##### EXERCISE DATA
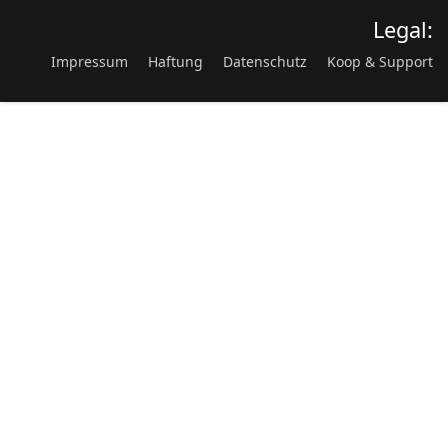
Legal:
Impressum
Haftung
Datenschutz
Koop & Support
##########
##### EXERCISE DATA
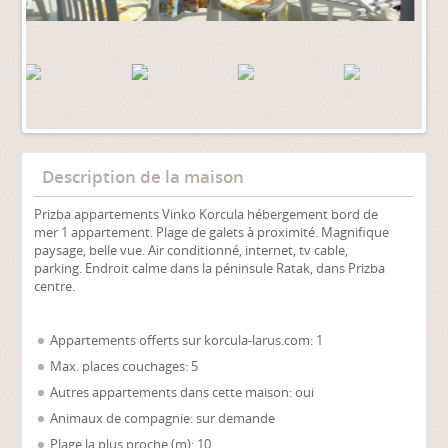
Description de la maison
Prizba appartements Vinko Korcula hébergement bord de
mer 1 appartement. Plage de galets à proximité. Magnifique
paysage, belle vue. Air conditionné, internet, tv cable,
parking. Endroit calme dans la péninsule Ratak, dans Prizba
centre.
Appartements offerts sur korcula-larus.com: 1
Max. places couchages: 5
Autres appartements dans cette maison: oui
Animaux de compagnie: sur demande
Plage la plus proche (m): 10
##########
**WHAT TO DO**. Starting with the line above that holds "mer 1 appartement." and stopping with the line that holds "Plage la plus proche (m): 10", reproduce each line exactly, omitting all other lines.

**ANSWER TO THIS EXERCISE**.
mer 1 appartement. Plage de galets à proximité. Magnifique
paysage, belle vue. Air conditionné, internet, tv cable,
parking. Endroit calme dans la péninsule Ratak, dans Prizba
centre.
Appartements offerts sur korcula-larus.com: 1
Max. places couchages: 5
Autres appartements dans cette maison: oui
Animaux de compagnie: sur demande
Plage la plus proche (m): 10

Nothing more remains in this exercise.